### [Exercise material]
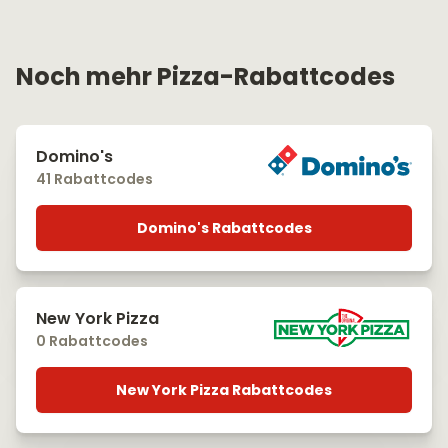
Noch mehr Pizza-Rabattcodes
Domino's
41 Rabattcodes
Domino's Rabattcodes
New York Pizza
0 Rabattcodes
New York Pizza Rabattcodes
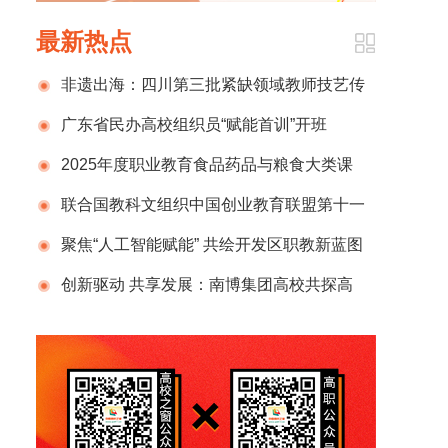
最新热点
非遗出海：四川第三批紧缺领域教师技艺传
承创新平台（美术教育专业）成员赴保加利亚
广东省民办高校组织员“赋能首训”开班
开展麻柳刺绣文化国际交流活动
2025年度职业教育食品药品与粮食大类课
程思政集体备课会成功举办
联合国教科文组织中国创业教育联盟第十一
届国际会议暨2025年年会议顺利召开
聚焦“人工智能赋能” 共绘开发区职教新蓝图
| 浙江东方职业技术学院承办全国开发区职业教
创新驱动 共享发展：南博集团高校共探高
育发展联盟2025年会
质量发展新路径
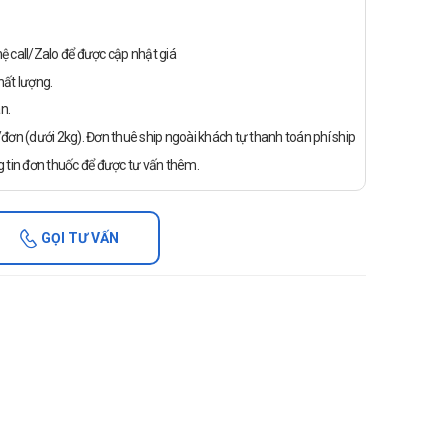
n hệ call/Zalo để được cập nhật giá
ất lượng.
n.
ơn (dưới 2kg). Đơn thuê ship ngoài khách tự thanh toán phí ship
 tin đơn thuốc để được tư vấn thêm.
GỌI TƯ VẤN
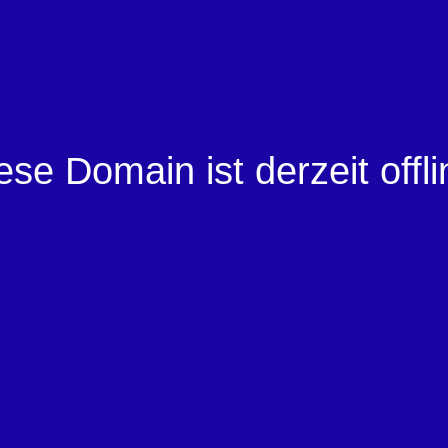
ese Domain ist derzeit offli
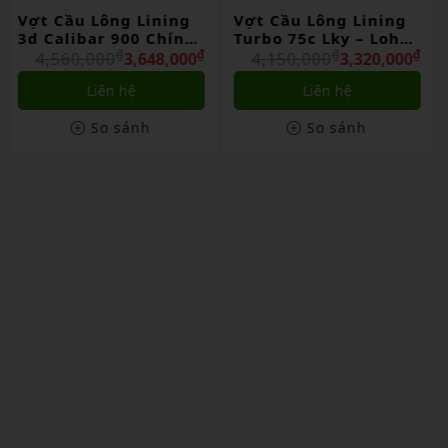
Vợt Cầu Lông Lining
Vợt Cầu Lông Lining
Turbo 75c Lky – Loh
Bladex 700 Chính
Kean Yew Chính Hãng
₫
₫
Hãng
₫
₫
4,150,000
3,320,000
4,500,000
3,600,000
Liên hệ
Liên hệ
So sánh
So sánh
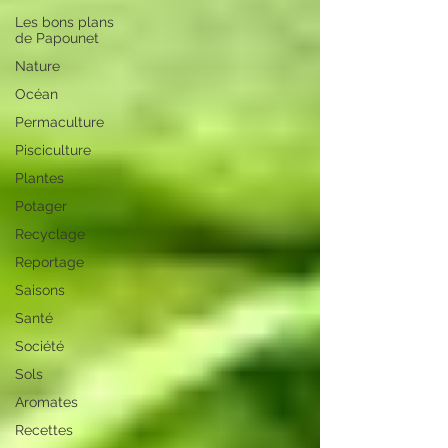
Les bons plans
de Papounet
Nature
Océan
Permaculture
Pisciculture
Plantes
Potager
Recyclage
Reportage
Saisons
Santé
Société
Sols
Aromates
Recettes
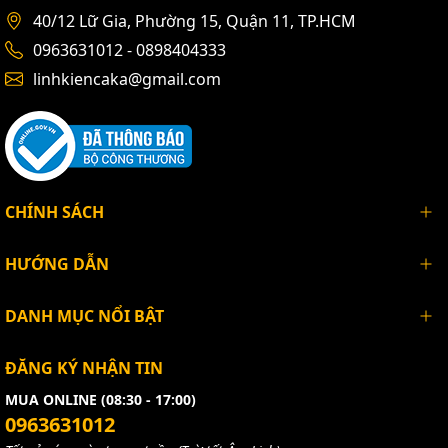
40/12 Lữ Gia, Phường 15, Quận 11, TP.HCM
0963631012 - 0898404333
linhkiencaka@gmail.com
CHÍNH SÁCH
HƯỚNG DẪN
DANH MỤC NỔI BẬT
ĐĂNG KÝ NHẬN TIN
MUA ONLINE (08:30 - 17:00)
0963631012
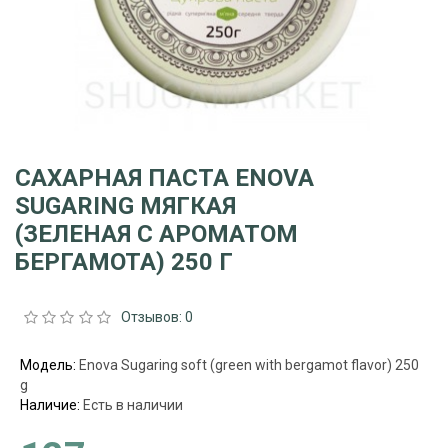
САХАРНАЯ ПАСТА ЕNOVA
SUGARING МЯГКАЯ
(ЗЕЛЕНАЯ С АРОМАТОМ
БЕРГАМОТА) 250 Г
Отзывов: 0
Модель:
Enova Sugaring soft (green with bergamot flavor) 250
g
Наличие:
Есть в наличии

### [Your task]
Copy out all the data exactly, skipping the pictures.

### [Exercise solution]
Noch mehr Pizza-Rabattcodes
Domino's
41 Rabattcodes
Domino's Rabattcodes
New York Pizza
0 Rabattcodes
New York Pizza Rabattcodes
最新热点
非遗出海：四川第三批紧缺领域教师技艺传
承创新平台（美术教育专业）成员赴保加利亚
广东省民办高校组织员“赋能首训”开班
开展麻柳刺绣文化国际交流活动
2025年度职业教育食品药品与粮食大类课
程思政集体备课会成功举办
联合国教科文组织中国创业教育联盟第十一
届国际会议暨2025年年会议顺利召开
聚焦“人工智能赋能” 共绘开发区职教新蓝图
| 浙江东方职业技术学院承办全国开发区职业教
创新驱动 共享发展：南博集团高校共探高
育发展联盟2025年会
质量发展新路径
n hệ call/Zalo để được cập nhật giá
ất lượng.
n.
ơn (dưới 2kg). Đơn thuê ship ngoài khách tự thanh toán phí ship
 tin đơn thuốc để được tư vấn thêm.
GỌI TƯ VẤN
ese Domain ist derzeit offli
Vợt Cầu Lông Lining
Vợt Cầu Lông Lining
Turbo 75c Lky – Loh
Bladex 700 Chính
Kean Yew Chính Hãng
₫
₫
Hãng
₫
₫
4,150,000
3,320,000
4,500,000
3,600,000
Liên hệ
Liên hệ
So sánh
So sánh
Les bons plans
de Papounet
Nature
Océan
Permaculture
Pisciculture
Plantes
Potager
Recyclage
Reportage
Saisons
Santé
Société
Sols
Aromates
Recettes
40/12 Lữ Gia, Phường 15, Quận 11, TP.HCM
0963631012 - 0898404333
linhkiencaka@gmail.com
CHÍNH SÁCH
HƯỚNG DẪN
DANH MỤC NỔI BẬT
ĐĂNG KÝ NHẬN TIN
MUA ONLINE (08:30 - 17:00)
0963631012
САХАРНАЯ ПАСТА ЕNOVA
SUGARING МЯГКАЯ
(ЗЕЛЕНАЯ С АРОМАТОМ
БЕРГАМОТА) 250 Г
Отзывов: 0
Модель:
Enova Sugaring soft (green with bergamot flavor) 250
g
Наличие:
Есть в наличии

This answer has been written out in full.